The total population of gray whales along the West Coast is estimated at 27,000, up from about 16,000 following the UME in 2000, when the population dropped by about 5,000 whales, according to Dave Weller, research wildlife biologist with NOAA’s Southwest Fisheries Science Center.

“We know the population can recover, given that all the other parameters remain the same, that the environment remain the same and there is enough food,” Weller said during a telephone news conference this afternoon.

“I would say that the number-one priority is learning as much as we can from the stranded animals,” he added. “Our monitoring will continue, and we will do another abundance estimate … and we’ll also be following calf production. We’ve got our finger on the pulse, and we will continue to monitor it closely.”

The number of calves born this year also appears to be down from average, as it has been in previous unusual mortality events. Whether feeding conditions will be better this year has not yet been determined.

Sue Moore, a biological oceanographer at the University of Washington, said gray whales eat a variety of things, and they can go where food is available. But conditions in the Arctic are changing rapidly, and it isn’t clear yet if they are eating amphipods — tiny shrimplike creatures that normally sustain them — or if they are shifting to other kinds of prey.

The sheer number of gray whales also may be a factor, in that their feeding areas could be reaching “carrying capacity” — although the experts stress that the number of whales that can be supported in the Arctic will vary, depending on environmental conditions that can increase or decrease prey populations.

“Carrying capacity varies by year,” said John Calambokidis, research biologist with Cascadia Research Collective in Olympia. “It certainly plays a role. How I would view it, too, is when animals are closer to the limits of the food supply is when you would start to see a portion of the population that isn’t as fit become more vulnerable.”
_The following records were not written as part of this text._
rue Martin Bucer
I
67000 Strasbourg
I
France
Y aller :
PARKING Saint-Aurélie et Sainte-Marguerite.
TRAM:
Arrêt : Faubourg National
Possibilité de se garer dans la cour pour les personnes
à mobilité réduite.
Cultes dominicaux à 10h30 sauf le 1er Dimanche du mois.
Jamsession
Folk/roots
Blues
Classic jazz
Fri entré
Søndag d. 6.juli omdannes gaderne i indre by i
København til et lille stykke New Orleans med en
John noted that during these high-mortality incidents, more gray whales seem to come into Puget Sound and other busy estuaries, including San Francisco Bay. As a result, they are more likely to be hit by ships or become entangled in fishing nets.
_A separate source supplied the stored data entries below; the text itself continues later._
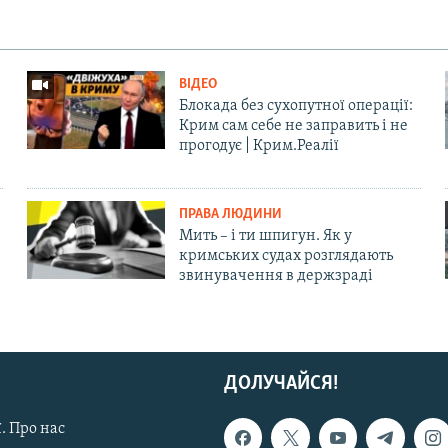
ВІДЕО
Блокада без сухопутної операції:
Крим сам себе не заправить і не
прогодує | Крим.Реалії
ПРАВА ЛЮДИНИ
Мить – і ти шпигун. Як у
кримських судах розглядають
звинувачення в держзраді
ДОЛУЧАЙСЯ!
. Про нас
Sue Moore said reports of deaths among other marine mammals, such as sea lions and walruses, will be investigated as part of the effort to understand the gray whale deaths and the overall ecosystem.
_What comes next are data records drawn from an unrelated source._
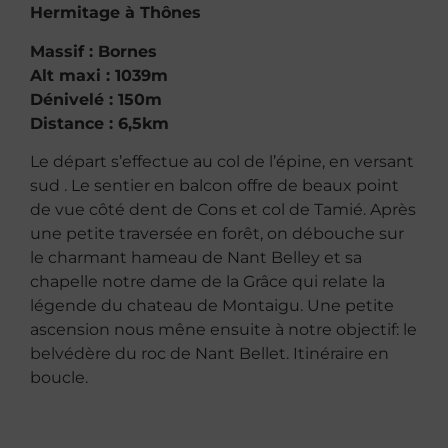
Hermitage à Thônes
Massif : Bornes
Alt maxi : 1039m
Dénivelé : 150m
Distance : 6,5km
Le départ s’effectue au col de l’épine, en versant
sud . Le sentier en balcon offre de beaux point
de vue côté dent de Cons et col de Tamié. Après
une petite traversée en forêt, on débouche sur
le charmant hameau de Nant Belley et sa
chapelle notre dame de la Grâce qui relate la
légende du chateau de Montaigu. Une petite
ascension nous mêne ensuite à notre objectif: le
belvédère du roc de Nant Bellet. Itinéraire en
boucle.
“In our investigation, we will bring in experts on gray whales, but we will bring in experts on the larger environment, and that includes other animals,” she said. “We do have some die-offs of birds along the California Coast, so we want to know if what is affecting the birds is different or the same as what is affecting the whales.”

Unusual mortality events can be declared by NOAA Fisheries when there is a significant die-off of any marine mammal species. In this case, the agency cited two of seven possible criteria used to declare a UME:

  • 1. A marked increase in the magnitude or a marked change in the nature of morbidity, mortality or strandings when compared with prior records, and
  • 5. Affected animals exhibit similar or unusual pathologic findings, behavior patterns, clinical signs, or general physical condition (e.g., blubber thickness).

The UME declaration can be used to mobilize a special UME Contingency Fund to reimburse people who officially help with the investigation. People may contribute to the fund or to local stranding networks on the NOAA Fisheries website.

Anyone who sees a dead, injured or stranded marine mammals is asked to call the West Coast Marine Mammal Stranding Network, (866) 767-6114. Only local and state officials and those authorized by NOAA Fisheries may legally handle live or dead marine mammals.

The annual gray whale migration — some 10,000 to 12,000 miles — is said to be the longest migration of any mammal. Adult grays can reach up to 46 feet long.